[Items from a dataset]
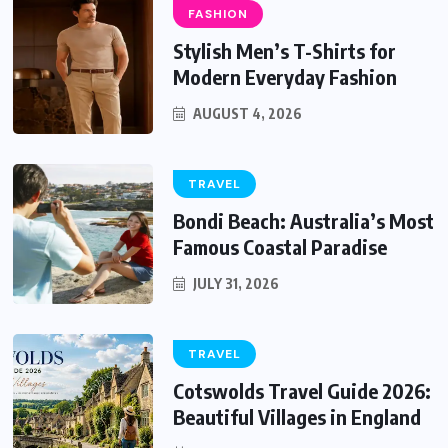
FASHION
Stylish Men’s T-Shirts for
Modern Everyday Fashion
AUGUST 4, 2026
TRAVEL
Bondi Beach: Australia’s Most
Famous Coastal Paradise
JULY 31, 2026
TRAVEL
Cotswolds Travel Guide 2026:
Beautiful Villages in England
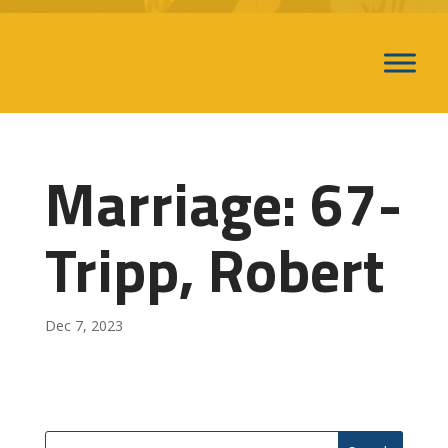
Marriage: 67-
Tripp, Robert
Dec 7, 2023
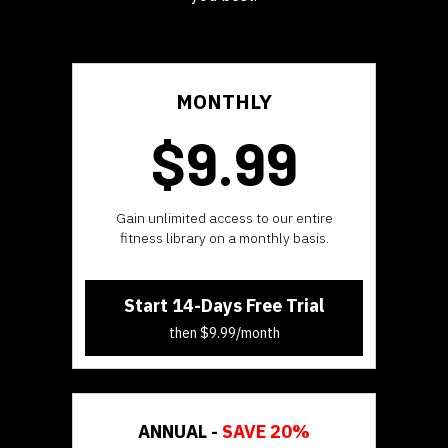
MONTHLY
$9.99
​​Gain unlimited access to our entire
fitness library on a monthly basis.
Start 14-Days Free Trial
then $9.99/month
ANNUAL -
SAVE 20%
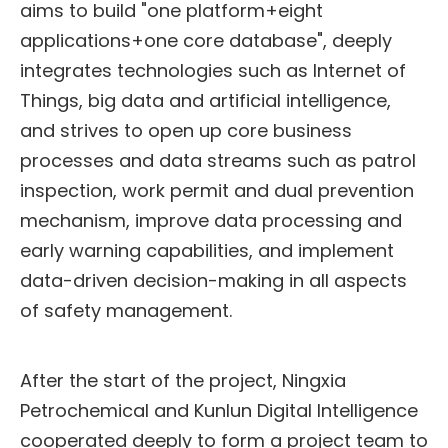
aims to build "one platform+eight
applications+one core database", deeply
integrates technologies such as Internet of
Things, big data and artificial intelligence,
and strives to open up core business
processes and data streams such as patrol
inspection, work permit and dual prevention
mechanism, improve data processing and
early warning capabilities, and implement
data-driven decision-making in all aspects
of safety management.
After the start of the project, Ningxia
Petrochemical and Kunlun Digital Intelligence
cooperated deeply to form a project team to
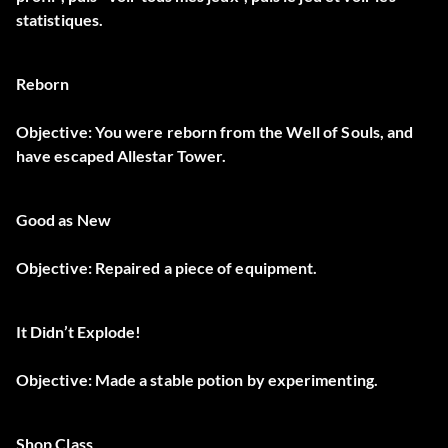
statistiques.
Reborn
Objective: You were reborn from the Well of Souls, and
have escaped Allestar Tower.
Good as New
Objective: Repaired a piece of equipment.
It Didn’t Explode!
Objective: Made a stable potion by experimenting.
Shop Class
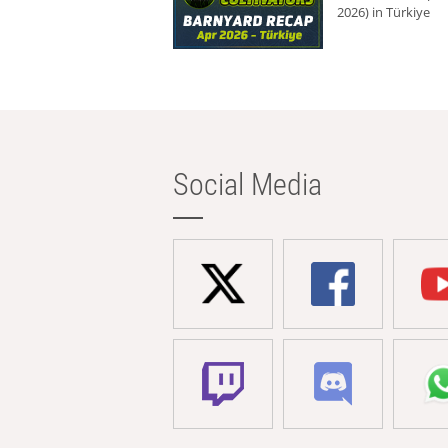
2026) in Türkiye
Social Media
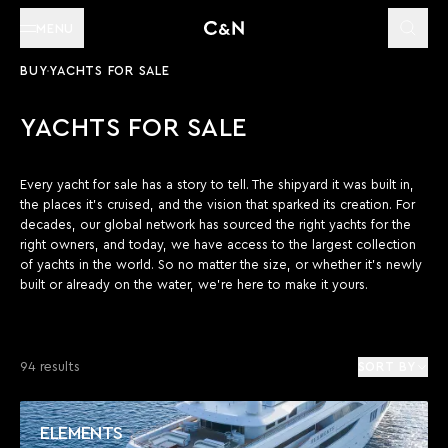
MENU
BUY
YACHTS FOR SALE
YACHTS FOR SALE
Every yacht for sale has a story to tell. The shipyard it was built in,
the places it’s cruised, and the vision that sparked its creation. For
decades, our global network has sourced the right yachts for the
right owners, and today, we have access to the largest collection
of yachts in the world. So no matter the size, or whether it’s newly
built or already on the water, we’re here to make it yours.
94 results
SORT BY
ELEMENTS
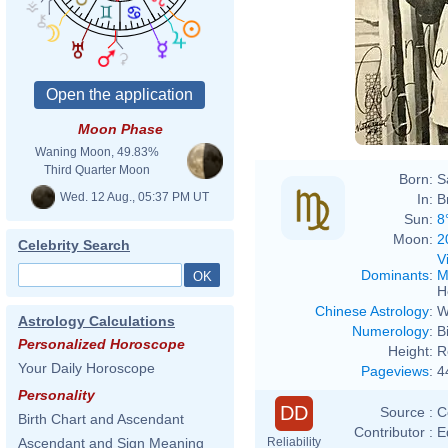
Moon Phase
Waning Moon, 49.83%
Third Quarter Moon
Born:
S
Wed. 12 Aug., 05:37 PM UT
In:
B
Sun:
8
Moon:
2
Celebrity Search
V
Dominants
:
M
H
Chinese Astrology
:
W
Astrology Calculations
Numerology
:
B
Personalized Horoscope
Height:
R
Your Daily Horoscope
Pageviews
:
4
Personality
DD
Source :
C
Birth Chart and Ascendant
Contributor :
E
Reliability
Ascendant and Sign Meaning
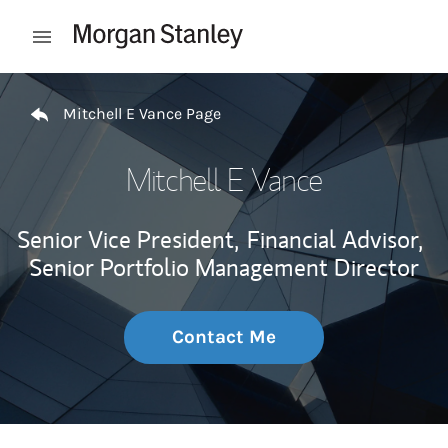
Skip to content
Open mobile menu
Return to Nav
Mitchell E Vance Page
Mitchell E Vance
Senior Vice President,
Financial Advisor,
Senior Portfolio Management Director
Contact Me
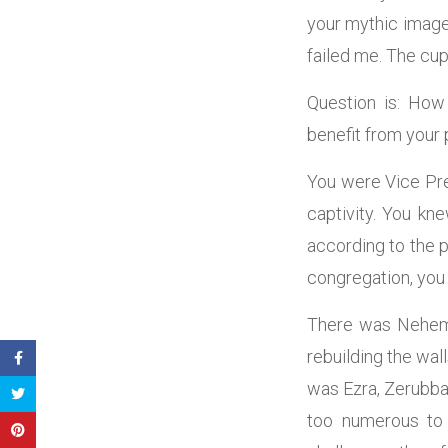
your mythic image.
failed me. The cup
Question is: How
benefit from your p
You were Vice Pres
captivity. You k
according to the 
congregation, you 
There was Nehemia
rebuilding the wal
was Ezra, Zerubba
too numerous to 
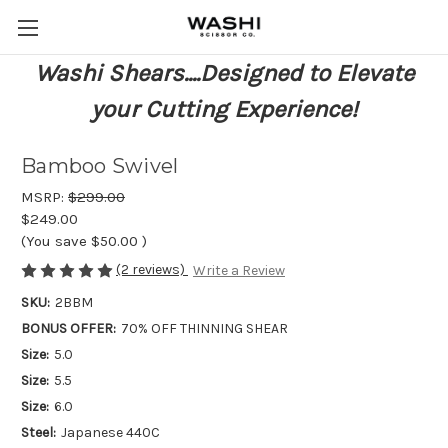
Washi Shears....Designed to Elevate
your Cutting Experience!
Bamboo Swivel
MSRP:
$299.00
$249.00
(You save
$50.00
)
(2 reviews)
Write a Review
SKU:
2BBM
BONUS OFFER:
70% OFF THINNING SHEAR
Size:
5.0
Size:
5.5
Size:
6.0
Steel:
Japanese 440C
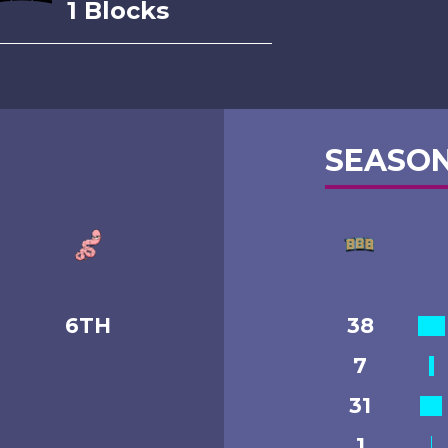
1 Blocks
SEASON
6TH
38
7
31
1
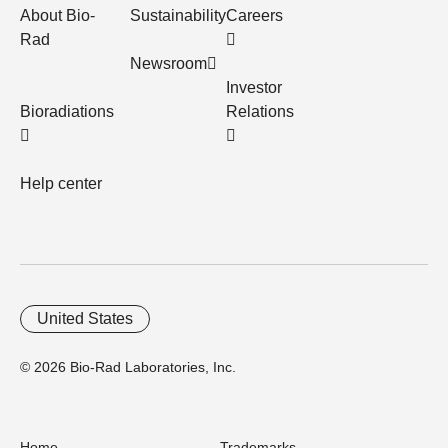
About Bio-
Sustainability
Careers
Rad
Newsroom
Investor
Bioradiations
Relations
Help center
United States
© 2026 Bio-Rad Laboratories, Inc.
Home
Trademarks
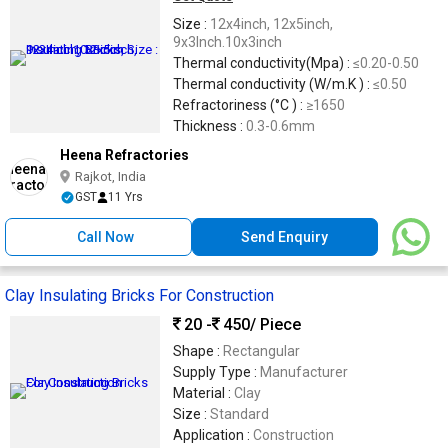
Size :
12x4inch, 12x5inch,
9x3Inch.10x3inch
Thermal conductivity(Mpa) :
≤0.20-0.50
Thermal conductivity (W/m.K ) :
≤0.50
Refractoriness (°C ) :
≥1650
Thickness :
0.3-0.6mm
Heena Refractories
Rajkot, India
GST
11 Yrs
Call Now
Send Enquiry
Clay Insulating Bricks For Construction
20 -
450
/ Piece
Shape :
Rectangular
Supply Type :
Manufacturer
Material :
Clay
Size :
Standard
Application :
Construction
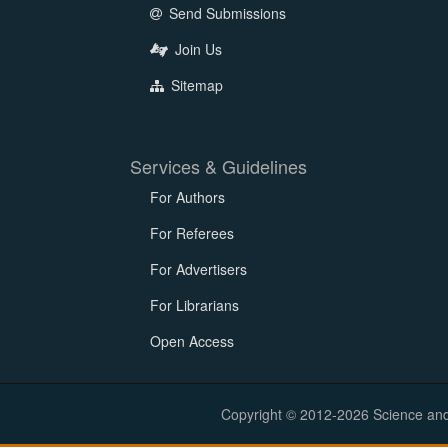
Send Submissions
Join Us
Sitemap
Services & Guidelines
For Authors
For Referees
For Advertisers
For Librarians
Open Access
Copyright © 2012-2026 Science and E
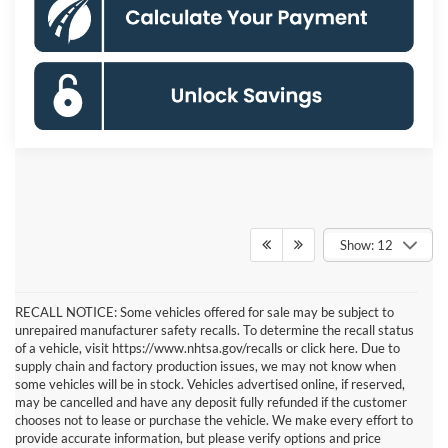
Show: 12
RECALL NOTICE: Some vehicles offered for sale may be subject to
unrepaired manufacturer safety recalls. To determine the recall status
of a vehicle, visit https://www.nhtsa.gov/recalls or click here. Due to
supply chain and factory production issues, we may not know when
some vehicles will be in stock. Vehicles advertised online, if reserved,
may be cancelled and have any deposit fully refunded if the customer
chooses not to lease or purchase the vehicle. We make every effort to
provide accurate information, but please verify options and price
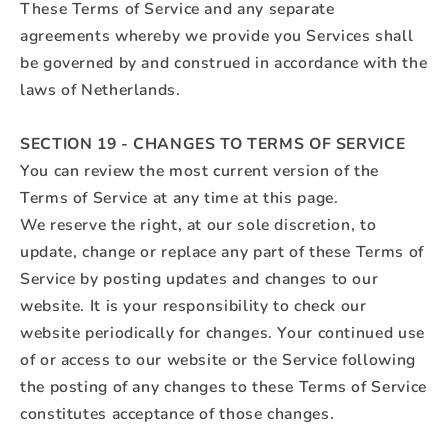
These Terms of Service and any separate
agreements whereby we provide you Services shall
be governed by and construed in accordance with the
laws of Netherlands.
SECTION 19 - CHANGES TO TERMS OF SERVICE
You can review the most current version of the
Terms of Service at any time at this page.
We reserve the right, at our sole discretion, to
update, change or replace any part of these Terms of
Service by posting updates and changes to our
website. It is your responsibility to check our
website periodically for changes. Your continued use
of or access to our website or the Service following
the posting of any changes to these Terms of Service
constitutes acceptance of those changes.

DESCRIPTION OF THE TASK: The output is the stretch above from the line with "Thermal conductivity (W/m.K" through the line with "Open Access", copied word for word with both ends kept and every picture dropped.

EXERCISE SOLUTION:
Thermal conductivity (W/m.K ) :
≤0.50
Refractoriness (°C ) :
≥1650
Thickness :
0.3-0.6mm
Heena Refractories
Rajkot, India
GST
11 Yrs
Call Now
Send Enquiry
Clay Insulating Bricks For Construction
20 -
450
/ Piece
Shape :
Rectangular
Supply Type :
Manufacturer
Material :
Clay
Size :
Standard
Application :
Construction
Send Submissions
Join Us
Sitemap
Services & Guidelines
For Authors
For Referees
For Advertisers
For Librarians
Open Access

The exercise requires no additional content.